Видите, как много вокруг нас всего, – он сделал кругообразное движение своей сухой породистой головой, – а надобно выбрать только самое необходимое, как говорят: типичное. Ну?
Вокруг нас было действительно «много всего».
Редкие звезды, ослабленные желтоватым светом луны. Теплый степной ветерок. Силуэты акаций. Ограды дач. Звуки перепелов. Тишина. Далекий лай собак. Время от времени крик ослика. Серебристо-пыльная полынь, ее неповторимый ночной запах. Блеск трамвайных рельсов, как бы скользящий вдаль и там поворачивающий и гаснущий среди угольной темноты. Шорох кошки, а может быть, и ежика в пыльных кустах шиповника. Погашенный маяк.
Да мало ли чего еще!
Мы сели на скамеечку, и, пока я с мучительным напряжением отбирал самые что ни на есть необходимые подробности, Бунин вдруг глухо забормотал какие-то стихи. Это был Фет.

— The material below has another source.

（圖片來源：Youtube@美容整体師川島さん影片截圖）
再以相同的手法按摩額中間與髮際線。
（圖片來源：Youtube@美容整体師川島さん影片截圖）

– «…то блеск замороженной дали, то запах фиалки ночной…»
Он глубоко, горестно-покорно вздохнул, как бы прислушиваясь и желая понять смысл этих стихов, и снова пробормотал:
– «…то мельница, то соловей».
Он повернул ко мне свое узкое внизу лицо, поднял его к небу, и я увидел написанное на нем восхищение.

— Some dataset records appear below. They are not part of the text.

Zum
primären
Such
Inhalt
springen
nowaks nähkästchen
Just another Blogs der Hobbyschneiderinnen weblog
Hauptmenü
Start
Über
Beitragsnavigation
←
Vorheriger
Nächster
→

– То мельница, то соловей, – повторил он. – Вы понимаете, как это прекрасно? Лучше уже не скажешь! Он сидит ночью один, весь во власти охватившей его душу любви – единственной, неповторимой любви… сидит, окруженный запахами, звуками, какими-то неопределенными зрительными образами, – и его внимание не в силах сосредоточиться на чем-нибудь одном: то его полностью поглощает блеск замороженной дали; то вдруг он ничего не ощущает вокруг, кроме запаха ночной фиалки; то он слышит мельницу, заглушающую соловья; то – соловья, заглушающего мельницу; и все это – одна всепоглощающая любовь. «Мой ангел, мой ангел далекий, зачем я так сильно люблю», – глухо, почти с отчаянием проговорил Бунин заключительную строчку.
Кто вернет мне эту ночь!
– Ну, так как же вы, милстивсдарь, опишете все это? – бодрым голосом сказал Бунин.
– Я бы описал так, – ответил я, – черный силуэт трамвайного столба с перекладиной в виде коромысла наверху и рядом яркая луна. Все.
– Молодец, – сказал Бунин, – именно так и надо., -и снова глухо забормотал стихи одно за другим, не делая между ними пауз и не оттеняя строф, из цикла «К Офелии» того же Фета: – «Офелия гибла и пела, и пела, спле тая венки; с цветами, венками и песнью на дно опускалась реки… Ах, много по жизни мелькнуло, – с глубоким вздохом прошептал Бунин, – дней светлых безумной тоски, и счастья давно потонуло, лишь песни плывут да венки…»
Такие слова, как «дней светлых безумной тоски», он старался как бы совсем не произносить, «пробросить», и я понял, что он стесняется за Фета, а самое главное для него: «лишь песни плывут да венки». Эту строчку он проговорил с таким глубоким чувством, сделал такой плавный и бессильный жест рукой, как бы провожая эти песни и венки, уплывающие куда-то по реке времени в невозвратимую даль.
Вслед за этим, без перерыва, он стал пускать вдаль уже свои собственные венки и песни, совершенно новые, которых я до сих пор не знал, иные из них, может быть, лишь сегодня написанные:
– «…Этой краткой жизни вечным измененьем буду неустанно утешаться я, – этим ранним солнцем, дымом над селеньем, в алом парке листьев медленным паденьем и тобой, знакомая, старая скамья. Будущим поэтам, для меня безвестным, бог оставит тайну – память обо мне: стану их мечтами, стану бестелесным, смерти недоступным – призраком чудесным в этом парке алом, в этой тишине…»
«…Звезда дрожит среди вселенной… Чьи руки дивные несут какой-то влагой драгоценной столь переполненный сосуд? Звездой пылающей, потиром земных скорбей, небесных слез, зачем, о господи, над миром ты бытие мое вознес?»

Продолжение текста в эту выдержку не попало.